The frameworks supported include PHPUnit (PHP), pytest (Python), prove (Perl), Mocha (Node.js), RSpec (Ruby), Go or any frameworks that output in TAP or TeamCity compatible formatting.
Enjoy the screencast or feel free to skim the summary below.
Creating Your Test Plan
To start using it, open your bottom panel. You can then add the unit testing plan that you want to configure by pressing the plus icon.
Give it a name. We’ve named it PHPUnit in this example. Give it a path. Use the same path that you would use if you were to run this via your command line interface. For Framework, we’ve select PHPUnit. As you can see, it automatically fills out the Command field, and it lets you select what Parser to use.
Now that’s not really useful if you’re going to use the default, but maybe you have your own commands, or your own version of a unit testing framework with certain additions. You can customize the command by selecting Framework –> Custom, entering your command, and then picking one of the Parsers that is able to parse the output. You can choose from TAP, TeamCity, Go testing and pytest.
In the Save To field, we’ve selected Project, which means whenever we open this project, this plan will be available. Likewise, you can save it to the file, which means that whenever I’m using this specific file, this test plan will be available.
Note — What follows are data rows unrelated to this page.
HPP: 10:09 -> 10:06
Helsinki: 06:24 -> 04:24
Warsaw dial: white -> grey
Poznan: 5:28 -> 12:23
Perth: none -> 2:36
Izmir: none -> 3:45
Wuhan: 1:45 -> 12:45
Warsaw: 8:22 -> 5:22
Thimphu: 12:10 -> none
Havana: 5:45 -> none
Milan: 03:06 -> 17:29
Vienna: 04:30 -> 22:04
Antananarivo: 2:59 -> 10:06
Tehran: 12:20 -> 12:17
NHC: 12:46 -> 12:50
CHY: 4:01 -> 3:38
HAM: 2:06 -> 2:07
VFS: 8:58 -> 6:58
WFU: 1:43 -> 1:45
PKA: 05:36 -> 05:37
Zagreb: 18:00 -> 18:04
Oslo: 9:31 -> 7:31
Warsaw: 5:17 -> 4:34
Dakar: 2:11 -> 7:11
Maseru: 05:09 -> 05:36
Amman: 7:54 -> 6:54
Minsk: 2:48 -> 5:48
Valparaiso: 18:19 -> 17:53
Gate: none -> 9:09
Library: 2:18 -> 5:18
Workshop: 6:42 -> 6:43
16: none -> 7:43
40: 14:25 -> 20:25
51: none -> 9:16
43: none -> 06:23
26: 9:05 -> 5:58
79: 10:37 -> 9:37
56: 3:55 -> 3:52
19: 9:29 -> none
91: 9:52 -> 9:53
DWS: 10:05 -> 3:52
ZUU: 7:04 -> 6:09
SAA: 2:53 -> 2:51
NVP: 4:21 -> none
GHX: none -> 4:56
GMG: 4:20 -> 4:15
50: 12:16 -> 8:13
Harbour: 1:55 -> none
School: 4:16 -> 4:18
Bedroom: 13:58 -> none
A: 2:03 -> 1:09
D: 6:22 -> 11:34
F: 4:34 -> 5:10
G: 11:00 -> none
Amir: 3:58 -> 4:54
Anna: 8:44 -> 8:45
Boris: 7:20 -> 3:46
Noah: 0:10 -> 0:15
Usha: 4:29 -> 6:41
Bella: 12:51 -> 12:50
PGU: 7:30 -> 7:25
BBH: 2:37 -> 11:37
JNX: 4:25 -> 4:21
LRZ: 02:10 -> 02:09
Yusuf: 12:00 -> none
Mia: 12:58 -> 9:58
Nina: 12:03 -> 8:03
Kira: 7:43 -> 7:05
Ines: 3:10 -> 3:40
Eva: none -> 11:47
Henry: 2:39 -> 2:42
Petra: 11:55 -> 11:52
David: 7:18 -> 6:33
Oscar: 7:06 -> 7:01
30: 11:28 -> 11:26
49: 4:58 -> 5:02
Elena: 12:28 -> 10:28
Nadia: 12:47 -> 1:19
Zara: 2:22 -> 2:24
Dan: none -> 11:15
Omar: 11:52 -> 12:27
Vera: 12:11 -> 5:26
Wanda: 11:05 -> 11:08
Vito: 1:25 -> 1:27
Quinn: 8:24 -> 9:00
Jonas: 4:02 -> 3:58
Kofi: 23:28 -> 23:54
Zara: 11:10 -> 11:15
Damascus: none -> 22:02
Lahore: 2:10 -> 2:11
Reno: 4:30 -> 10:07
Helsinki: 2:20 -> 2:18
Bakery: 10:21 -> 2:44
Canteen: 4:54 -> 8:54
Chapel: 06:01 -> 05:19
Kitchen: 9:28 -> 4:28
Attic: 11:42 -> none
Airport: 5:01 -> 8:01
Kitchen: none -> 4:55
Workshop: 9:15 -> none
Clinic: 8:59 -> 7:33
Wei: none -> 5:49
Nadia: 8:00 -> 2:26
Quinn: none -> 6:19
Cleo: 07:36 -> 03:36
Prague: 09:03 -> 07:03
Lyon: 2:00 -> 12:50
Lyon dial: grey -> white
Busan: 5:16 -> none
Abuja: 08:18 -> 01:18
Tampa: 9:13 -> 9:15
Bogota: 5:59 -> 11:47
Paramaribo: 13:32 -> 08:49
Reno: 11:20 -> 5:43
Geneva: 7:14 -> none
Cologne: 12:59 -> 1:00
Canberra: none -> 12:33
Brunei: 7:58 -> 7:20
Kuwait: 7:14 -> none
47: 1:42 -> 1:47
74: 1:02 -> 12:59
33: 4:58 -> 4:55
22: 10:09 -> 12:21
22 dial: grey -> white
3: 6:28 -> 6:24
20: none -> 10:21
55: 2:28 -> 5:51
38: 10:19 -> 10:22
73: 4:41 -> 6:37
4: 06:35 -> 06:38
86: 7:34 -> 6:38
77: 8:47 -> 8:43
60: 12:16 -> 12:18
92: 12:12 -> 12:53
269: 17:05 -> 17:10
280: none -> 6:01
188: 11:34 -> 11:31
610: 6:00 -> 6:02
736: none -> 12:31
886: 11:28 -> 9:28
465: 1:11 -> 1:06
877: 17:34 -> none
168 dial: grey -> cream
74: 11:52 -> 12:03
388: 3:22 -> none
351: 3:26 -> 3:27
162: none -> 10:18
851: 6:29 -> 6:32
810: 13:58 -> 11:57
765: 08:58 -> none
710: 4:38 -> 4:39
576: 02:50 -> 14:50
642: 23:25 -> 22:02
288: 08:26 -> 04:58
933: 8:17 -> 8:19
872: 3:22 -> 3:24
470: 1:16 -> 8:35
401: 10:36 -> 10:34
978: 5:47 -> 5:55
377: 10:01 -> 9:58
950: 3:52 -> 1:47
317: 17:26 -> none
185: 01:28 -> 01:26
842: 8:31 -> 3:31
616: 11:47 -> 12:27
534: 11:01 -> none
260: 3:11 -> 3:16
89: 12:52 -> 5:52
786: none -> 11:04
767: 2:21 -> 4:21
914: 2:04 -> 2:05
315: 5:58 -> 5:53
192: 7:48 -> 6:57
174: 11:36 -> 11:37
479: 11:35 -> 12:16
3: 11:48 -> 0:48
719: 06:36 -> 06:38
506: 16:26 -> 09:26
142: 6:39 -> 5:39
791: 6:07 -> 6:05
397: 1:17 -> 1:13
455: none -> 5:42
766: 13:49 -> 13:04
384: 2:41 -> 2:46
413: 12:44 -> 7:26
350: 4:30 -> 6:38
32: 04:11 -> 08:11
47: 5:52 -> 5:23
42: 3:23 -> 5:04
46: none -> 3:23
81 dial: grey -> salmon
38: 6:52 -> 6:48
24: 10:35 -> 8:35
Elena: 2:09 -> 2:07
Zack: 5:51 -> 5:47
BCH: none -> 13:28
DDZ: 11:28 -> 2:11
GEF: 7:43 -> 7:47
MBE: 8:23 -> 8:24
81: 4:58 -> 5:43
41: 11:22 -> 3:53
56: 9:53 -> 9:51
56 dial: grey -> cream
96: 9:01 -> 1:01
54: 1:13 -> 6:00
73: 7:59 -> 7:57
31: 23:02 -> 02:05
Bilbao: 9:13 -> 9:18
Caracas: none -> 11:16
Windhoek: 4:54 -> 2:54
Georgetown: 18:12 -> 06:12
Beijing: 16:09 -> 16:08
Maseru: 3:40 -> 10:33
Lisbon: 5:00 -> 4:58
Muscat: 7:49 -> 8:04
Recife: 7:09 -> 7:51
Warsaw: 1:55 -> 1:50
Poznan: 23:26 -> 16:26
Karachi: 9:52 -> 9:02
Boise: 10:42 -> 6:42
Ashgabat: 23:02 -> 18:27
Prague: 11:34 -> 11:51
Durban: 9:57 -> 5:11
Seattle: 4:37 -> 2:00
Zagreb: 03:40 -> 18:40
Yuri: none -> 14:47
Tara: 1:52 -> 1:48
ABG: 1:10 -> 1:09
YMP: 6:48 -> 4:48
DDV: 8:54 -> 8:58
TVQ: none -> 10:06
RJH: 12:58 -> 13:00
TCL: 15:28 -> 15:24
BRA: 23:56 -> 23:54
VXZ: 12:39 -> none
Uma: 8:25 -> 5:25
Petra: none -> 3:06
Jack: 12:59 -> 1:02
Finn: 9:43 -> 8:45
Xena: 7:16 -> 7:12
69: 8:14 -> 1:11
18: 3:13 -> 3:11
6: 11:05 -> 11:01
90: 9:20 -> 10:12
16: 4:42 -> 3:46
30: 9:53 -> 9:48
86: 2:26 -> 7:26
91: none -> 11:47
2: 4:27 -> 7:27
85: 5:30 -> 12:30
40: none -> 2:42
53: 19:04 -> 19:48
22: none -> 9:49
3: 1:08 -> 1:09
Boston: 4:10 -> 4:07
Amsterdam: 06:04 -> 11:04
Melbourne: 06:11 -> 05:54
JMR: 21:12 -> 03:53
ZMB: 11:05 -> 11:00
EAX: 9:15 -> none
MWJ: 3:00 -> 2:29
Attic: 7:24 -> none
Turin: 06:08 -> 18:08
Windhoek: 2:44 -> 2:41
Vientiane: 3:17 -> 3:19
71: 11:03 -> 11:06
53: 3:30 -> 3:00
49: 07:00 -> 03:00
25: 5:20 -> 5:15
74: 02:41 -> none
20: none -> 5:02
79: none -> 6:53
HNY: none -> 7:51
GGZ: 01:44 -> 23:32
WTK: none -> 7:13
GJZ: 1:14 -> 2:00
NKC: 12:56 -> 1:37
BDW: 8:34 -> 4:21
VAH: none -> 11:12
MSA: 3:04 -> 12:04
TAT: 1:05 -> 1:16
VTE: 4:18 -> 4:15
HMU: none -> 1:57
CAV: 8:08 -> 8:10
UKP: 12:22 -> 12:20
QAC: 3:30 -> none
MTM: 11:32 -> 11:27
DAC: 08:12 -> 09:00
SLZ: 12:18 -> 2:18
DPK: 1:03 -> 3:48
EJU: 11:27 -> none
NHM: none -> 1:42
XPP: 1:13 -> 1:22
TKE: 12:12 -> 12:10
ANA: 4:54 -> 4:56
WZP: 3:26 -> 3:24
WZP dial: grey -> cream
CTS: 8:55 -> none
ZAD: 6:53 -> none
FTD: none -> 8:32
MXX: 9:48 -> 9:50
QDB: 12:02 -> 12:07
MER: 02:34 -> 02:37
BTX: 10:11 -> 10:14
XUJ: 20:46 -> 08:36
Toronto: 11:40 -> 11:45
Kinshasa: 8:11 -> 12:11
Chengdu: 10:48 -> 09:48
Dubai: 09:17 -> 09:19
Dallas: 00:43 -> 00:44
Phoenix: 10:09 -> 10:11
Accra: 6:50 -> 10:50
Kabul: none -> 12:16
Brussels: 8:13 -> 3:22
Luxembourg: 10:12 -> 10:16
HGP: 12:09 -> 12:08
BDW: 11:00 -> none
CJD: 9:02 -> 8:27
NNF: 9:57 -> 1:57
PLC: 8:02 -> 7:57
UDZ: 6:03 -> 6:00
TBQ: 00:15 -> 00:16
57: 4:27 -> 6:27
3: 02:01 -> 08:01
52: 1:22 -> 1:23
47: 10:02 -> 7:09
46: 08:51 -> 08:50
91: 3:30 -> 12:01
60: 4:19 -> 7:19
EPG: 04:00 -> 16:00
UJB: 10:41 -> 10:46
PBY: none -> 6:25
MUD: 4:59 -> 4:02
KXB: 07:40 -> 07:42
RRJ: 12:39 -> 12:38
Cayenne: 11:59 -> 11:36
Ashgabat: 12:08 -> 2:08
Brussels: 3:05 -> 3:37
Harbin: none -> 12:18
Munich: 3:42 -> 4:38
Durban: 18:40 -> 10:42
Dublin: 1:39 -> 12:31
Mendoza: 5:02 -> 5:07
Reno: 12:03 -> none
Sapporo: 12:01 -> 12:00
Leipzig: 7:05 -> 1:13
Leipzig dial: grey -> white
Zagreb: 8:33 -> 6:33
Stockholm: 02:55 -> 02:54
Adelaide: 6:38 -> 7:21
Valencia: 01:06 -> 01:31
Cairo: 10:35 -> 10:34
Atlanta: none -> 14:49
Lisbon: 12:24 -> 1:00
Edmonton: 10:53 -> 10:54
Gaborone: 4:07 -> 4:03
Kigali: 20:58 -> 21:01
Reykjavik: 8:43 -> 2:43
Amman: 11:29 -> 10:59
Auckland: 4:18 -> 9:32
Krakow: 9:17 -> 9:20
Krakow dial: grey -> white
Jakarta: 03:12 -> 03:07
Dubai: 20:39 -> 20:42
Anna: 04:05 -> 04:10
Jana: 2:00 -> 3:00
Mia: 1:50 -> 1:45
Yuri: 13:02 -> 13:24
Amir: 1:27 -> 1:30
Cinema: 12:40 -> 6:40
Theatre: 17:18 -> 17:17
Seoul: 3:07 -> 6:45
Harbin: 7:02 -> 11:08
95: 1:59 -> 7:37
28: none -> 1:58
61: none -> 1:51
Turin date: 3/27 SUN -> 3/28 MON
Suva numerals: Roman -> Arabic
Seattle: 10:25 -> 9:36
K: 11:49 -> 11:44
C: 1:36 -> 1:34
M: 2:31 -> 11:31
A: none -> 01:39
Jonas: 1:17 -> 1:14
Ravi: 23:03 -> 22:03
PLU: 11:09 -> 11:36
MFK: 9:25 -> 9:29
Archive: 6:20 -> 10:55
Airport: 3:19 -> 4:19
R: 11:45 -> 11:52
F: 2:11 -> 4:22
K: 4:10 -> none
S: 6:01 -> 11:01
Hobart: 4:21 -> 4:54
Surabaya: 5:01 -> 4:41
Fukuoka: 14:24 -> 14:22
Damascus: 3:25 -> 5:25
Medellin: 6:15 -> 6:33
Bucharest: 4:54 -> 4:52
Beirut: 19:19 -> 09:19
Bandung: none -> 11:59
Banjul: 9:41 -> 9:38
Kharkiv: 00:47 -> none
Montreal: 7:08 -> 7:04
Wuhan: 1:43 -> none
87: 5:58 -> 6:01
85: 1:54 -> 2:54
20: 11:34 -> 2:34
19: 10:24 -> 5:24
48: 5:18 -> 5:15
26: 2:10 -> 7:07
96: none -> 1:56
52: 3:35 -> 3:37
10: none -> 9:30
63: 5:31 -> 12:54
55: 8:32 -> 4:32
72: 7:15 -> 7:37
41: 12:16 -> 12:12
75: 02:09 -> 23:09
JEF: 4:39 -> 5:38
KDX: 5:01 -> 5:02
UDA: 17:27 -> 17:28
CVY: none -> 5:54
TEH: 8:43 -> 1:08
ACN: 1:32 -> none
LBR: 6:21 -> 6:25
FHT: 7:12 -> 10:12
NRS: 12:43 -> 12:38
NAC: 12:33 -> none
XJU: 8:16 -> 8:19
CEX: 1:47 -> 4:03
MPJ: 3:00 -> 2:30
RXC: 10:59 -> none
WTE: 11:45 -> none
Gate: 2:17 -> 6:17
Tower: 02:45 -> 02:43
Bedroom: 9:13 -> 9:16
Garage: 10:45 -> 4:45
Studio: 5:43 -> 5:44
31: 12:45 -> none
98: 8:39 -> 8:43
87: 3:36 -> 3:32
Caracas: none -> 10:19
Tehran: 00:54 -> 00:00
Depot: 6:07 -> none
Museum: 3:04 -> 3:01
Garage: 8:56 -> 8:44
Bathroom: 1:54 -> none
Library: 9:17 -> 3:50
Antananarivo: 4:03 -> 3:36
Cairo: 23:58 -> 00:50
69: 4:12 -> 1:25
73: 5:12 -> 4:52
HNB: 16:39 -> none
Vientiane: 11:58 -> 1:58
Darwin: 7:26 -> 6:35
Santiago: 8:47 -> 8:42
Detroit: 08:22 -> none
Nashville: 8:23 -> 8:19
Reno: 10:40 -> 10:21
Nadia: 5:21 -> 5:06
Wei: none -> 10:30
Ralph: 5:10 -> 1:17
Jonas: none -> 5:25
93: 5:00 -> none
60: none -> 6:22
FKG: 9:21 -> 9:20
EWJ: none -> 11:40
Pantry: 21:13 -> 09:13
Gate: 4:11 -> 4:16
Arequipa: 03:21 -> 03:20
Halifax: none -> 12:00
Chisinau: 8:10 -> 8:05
Or you can save it globally, which means it will always be available.
Running Your Test
Once you save your test plan, you can run it by clicking Run in the bottom panel. You’ll see the results come up automatically. You can click on the stdout tab to see the raw results, which gives you the same information you would get if you were to run it from your command prompt.
You can click on each individual result to get details on it. Here it’s saying, “Failed asserting that two strings are identical”. Right-click that result and select “Go to Test”, where you can then check why it might be failing.
You can also right-click the result, select “Show Details” and have a dialogue pop-up where you can then analyze the results.
There is also a “Show Details” checkbox in the bottom panel, which will give you a quick overview for the tests that are running. That way, you don’t have to click each result to see what went wrong.
If we scroll down, we’ll see some tests that failed to run outright. We can see an overview of what might have went wrong, and can click the result to find out more information.
You also have “Run on Save” as an option in the bottom panel, which means that whenever you change your test and save it, it will just re-run the test for you.
However, you might have a project with thousands and thousands of tests, and “Run on Save” will run them all again, which is way too much. In that case, you can edit your test, select Framework -> Custom and customize your command. You’re then able to input the actual file path of the current file, so that it only runs the test on the current file that you have opened.
If you don’t like using the Unit Testing feature from your bottom panel, you can also open it in a standalone dialogue. If you look at the dynamic toolbar, there is a flask-shaped icon that brings up the unit testing dialogue, which is basically the exact same thing as the bottom panel.
The Search field on the right-hand side of the dialogue lets you quickly filter your results. So you can filter to only see failed tests, errors or only show tests from a certain group.
So there you have it. That’s the new unit testing feature in Komodo 10.2. It’s a fresh iteration which supports more frameworks and gives you a better user experience. We hope you enjoy it.